Action commenced on June 19, 1946, by Samuel Roberts as a taxpayer and water user, to restrain the city of Madison from issuing $2,000,000 Water Works Mortgage Revenue Bonds. Defendant demurred to the complaint. The trial court sustained the demurrer on the ground that the plaintiff could not maintain this action as a taxpayer or a water user. Plaintiff appeals.
On August 24, 1945, the city of Madison adopted an ordinance providing for the issuance of $2,000,000 Water Works Mortgage Revenue Bonds. These bonds were to be issued for the following purposes: (1) To reimburse the city of Madison for money previously expended from its general fund *Page 319 and from the proceeds of its general-obligation tax bonds for the acquisition, construction, extension, improvement, and operation of its waterworks system to the extent of $1,647,000;
(2) To retire and refund its outstanding waterworks refunding bonds dated September 1, 1938, in the principal amount of $90,000; and
(3) To pay the cost contemplated for additions, improvements, and extensions of said system in the amount of $263,000.
On September 7, 1945, the common council of the city of Madison adopted a resolution directing the city clerk to advertise for sealed bids for the purchase of $1,737,000 waterworks mortgage-revenue bonds and to sell such bonds subject to the approving opinion of Messrs. Chapman Cutler, bond attorneys. The city clerk refused to comply with the resolution. The city of Madison proceeded by an alternative writ of mandamus to compel the city clerk to both advertise and execute the bonds. That action reached this court and is reported inState ex rel. Madison v. Bareis (1946), 248 Wis. 387,21 N.W.2d 721.

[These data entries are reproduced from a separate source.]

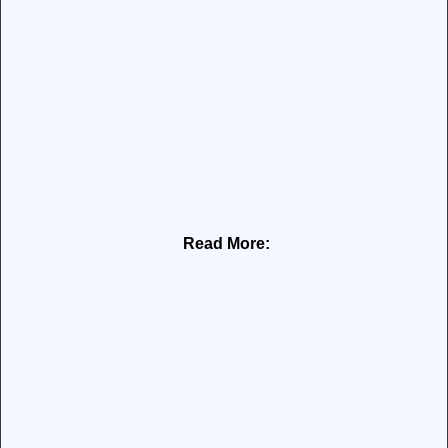
Read More: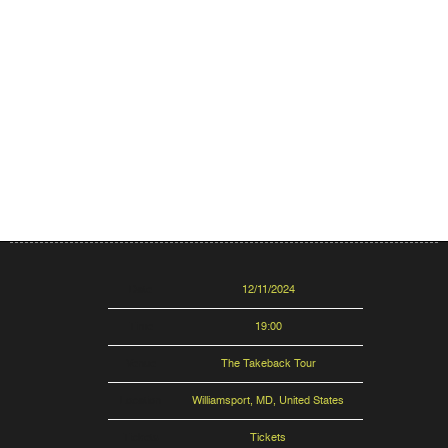
Date
12/11/2024
Time
19:00
Venue
The Takeback Tour
Location
Williamsport, MD, United States
Tickets
Tickets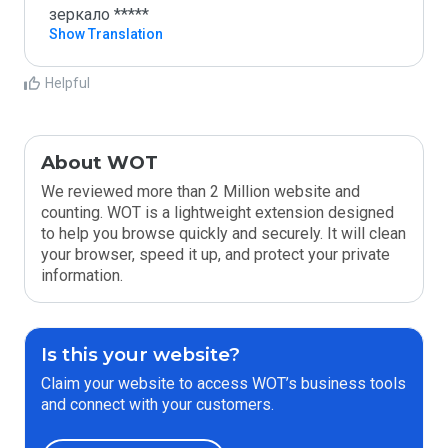
зеркало *****
Show Translation
Helpful
About WOT
We reviewed more than 2 Million website and
counting. WOT is a lightweight extension designed
to help you browse quickly and securely. It will clean
your browser, speed it up, and protect your private
information.
Is this your website?
Claim your website to access WOT’s business tools
and connect with your customers.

On June 14, 1946, the common council of the city of Madison directed the city clerk to advertise the bonds for sale and directed the city clerk to complete and execute the bonds. No tax was levied to support this issue of bonds, which were exclusively mortgage-revenue bonds issued pursuant to sec. 66.06 (9) (b) 13, Stats. 1945. The plaintiff brought this action to enjoin the issue of the bonds on the ground that the section of the statutes under which they were issued is unconstitutional. Plaintiff is a taxpayer and water user in the city of Madison and as such has a right to bring this action. *Page 320 The city of Madison is about to spend $2,400 for the preparation of bonds which the plaintiff claims are illegal. As the stockholder in a private corporation has the right to interfere to protect the corporate funds from illegal acts, so the taxpayer in a municipal corporation has the right to enjoin the misapplication of public funds. 52 Am. Jur., Taxpayers' Actions, p. 4, sec. 4; Victora v. Muscoda (1938), 228 Wis. 455,279 N.W. 663. Taxpayers' suits have often been brought, as here, to enjoin the issuance of bonds claimed to be unlawful. 52 Am. Jur. p. 8, sec. 12; Anno. 36 L.R.A. (N.S.) 3; Fowlerv. Superior (1893), 85 Wis. 411, 54 N.W. 800.

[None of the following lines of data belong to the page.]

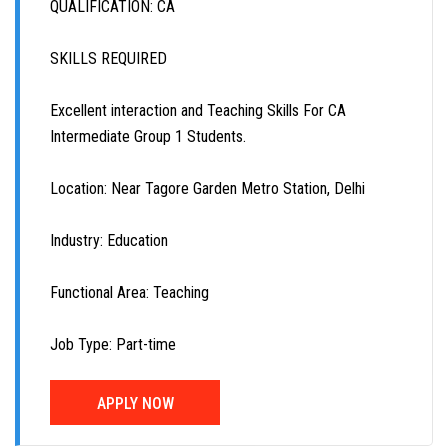
QUALIFICATION: CA
SKILLS REQUIRED
Excellent interaction and Teaching Skills For CA
Intermediate Group 1 Students.
Location: Near Tagore Garden Metro Station, Delhi
Industry: Education
Functional Area: Teaching
Job Type: Part-time
APPLY NOW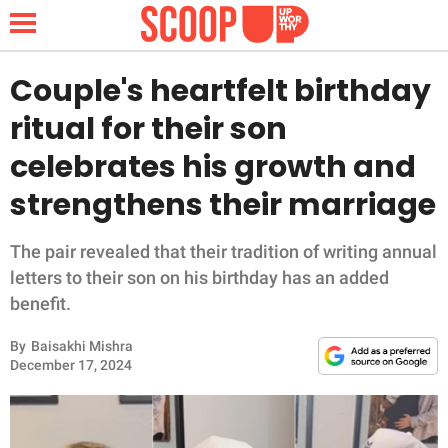
Couple's heartfelt birthday
ritual for their son
NEWS
celebrates his growth and
strengthens their marriage
LIFESTYLE
FUNNY
The pair revealed that their tradition of writing annual
letters to their son on his birthday has an added
WHOLESOME
benefit.
By
Baisakhi Mishra
INSPIRING
December 17, 2024
ANIMALS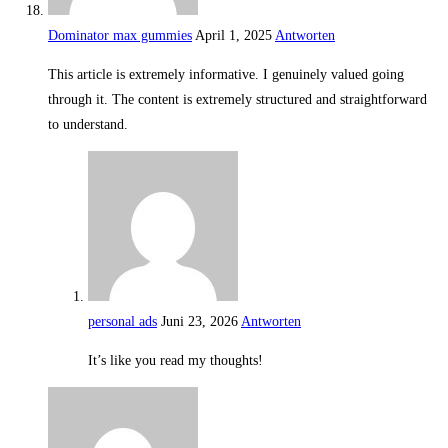
Dominator max gummies
April 1, 2025
Antworten
This article is extremely informative. I genuinely valued going
through it. The content is extremely structured and straightforward
to understand.
personal ads
Juni 23, 2026
Antworten
It’s like you read my thoughts!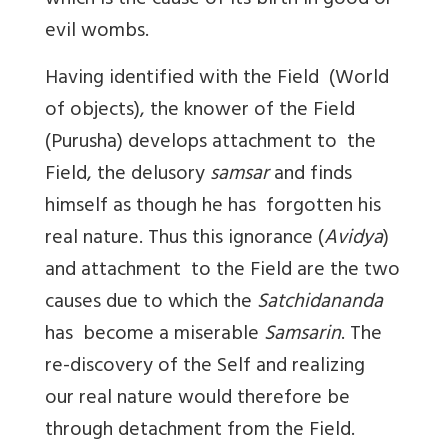
which is the cause of its birth in good or
evil wombs.
Having identified with the Field (World
of objects), the knower of the Field
(Purusha) develops attachment to the
Field, the delusory
samsar
and finds
himself as though he has forgotten his
real nature. Thus this ignorance (
Avidya
)
and attachment to the Field are the two
causes due to which the
Satchidananda
has become a miserable
Samsarin
. The
re-discovery of the Self and realizing
our real nature would therefore be
through detachment from the Field.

Sec. 3, art. XI, constitution of the state of Wisconsin, as adopted in 1849, contained this provision:
"No county, city, town, village, school district, or other municipal corporation shall be allowed to become indebted in any manner or for any purpose to any amount including existing indebtedness, in the aggregate exceeding five per centum on the value of the taxable property therein to be ascertained by the last assessment for state and county taxes previous to the incurring of such indebtedness."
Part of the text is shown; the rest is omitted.